REQUIRED WORK
What you return must match the records exactly, line for line.

SUPPLIED RECORDS
···
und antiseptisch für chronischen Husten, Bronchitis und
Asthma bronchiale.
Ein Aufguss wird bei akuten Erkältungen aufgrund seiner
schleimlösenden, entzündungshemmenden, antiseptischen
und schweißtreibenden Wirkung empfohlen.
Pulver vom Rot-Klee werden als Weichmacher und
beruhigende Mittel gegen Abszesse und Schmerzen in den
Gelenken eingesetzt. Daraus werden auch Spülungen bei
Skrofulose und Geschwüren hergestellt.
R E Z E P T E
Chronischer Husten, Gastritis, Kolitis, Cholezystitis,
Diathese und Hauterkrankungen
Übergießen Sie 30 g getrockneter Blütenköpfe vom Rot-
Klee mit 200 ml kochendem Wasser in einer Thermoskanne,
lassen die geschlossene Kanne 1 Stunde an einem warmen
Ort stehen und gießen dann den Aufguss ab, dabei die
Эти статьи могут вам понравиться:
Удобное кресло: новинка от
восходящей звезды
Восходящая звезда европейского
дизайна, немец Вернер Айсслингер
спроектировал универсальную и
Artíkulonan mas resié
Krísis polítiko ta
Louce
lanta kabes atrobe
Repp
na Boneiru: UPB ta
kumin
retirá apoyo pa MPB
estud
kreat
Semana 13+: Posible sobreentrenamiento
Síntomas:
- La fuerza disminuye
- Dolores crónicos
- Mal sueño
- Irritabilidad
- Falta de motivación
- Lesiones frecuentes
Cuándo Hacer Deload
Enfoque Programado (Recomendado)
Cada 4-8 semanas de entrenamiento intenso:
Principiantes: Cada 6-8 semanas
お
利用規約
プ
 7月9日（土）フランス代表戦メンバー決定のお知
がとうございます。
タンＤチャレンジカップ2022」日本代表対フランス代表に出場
···
EXERCISE ANSWER
und antiseptisch für chronischen Husten, Bronchitis und
Asthma bronchiale.
Ein Aufguss wird bei akuten Erkältungen aufgrund seiner
schleimlösenden, entzündungshemmenden, antiseptischen
und schweißtreibenden Wirkung empfohlen.
Pulver vom Rot-Klee werden als Weichmacher und
beruhigende Mittel gegen Abszesse und Schmerzen in den
Gelenken eingesetzt. Daraus werden auch Spülungen bei
Skrofulose und Geschwüren hergestellt.
R E Z E P T E
Chronischer Husten, Gastritis, Kolitis, Cholezystitis,
Diathese und Hauterkrankungen
Übergießen Sie 30 g getrockneter Blütenköpfe vom Rot-
Klee mit 200 ml kochendem Wasser in einer Thermoskanne,
lassen die geschlossene Kanne 1 Stunde an einem warmen
Ort stehen und gießen dann den Aufguss ab, dabei die
Эти статьи могут вам понравиться:
Удобное кресло: новинка от
восходящей звезды
Восходящая звезда европейского
дизайна, немец Вернер Айсслингер
спроектировал универсальную и
Artíkulonan mas resié
Krísis polítiko ta
Louce
lanta kabes atrobe
Repp
na Boneiru: UPB ta
kumin
retirá apoyo pa MPB
estud
kreat
Semana 13+: Posible sobreentrenamiento
Síntomas:
- La fuerza disminuye
- Dolores crónicos
- Mal sueño
- Irritabilidad
- Falta de motivación
- Lesiones frecuentes
Cuándo Hacer Deload
Enfoque Programado (Recomendado)
Cada 4-8 semanas de entrenamiento intenso:
Principiantes: Cada 6-8 semanas
お
利用規約
プ
 7月9日（土）フランス代表戦メンバー決定のお知
がとうございます。
タンＤチャレンジカップ2022」日本代表対フランス代表に出場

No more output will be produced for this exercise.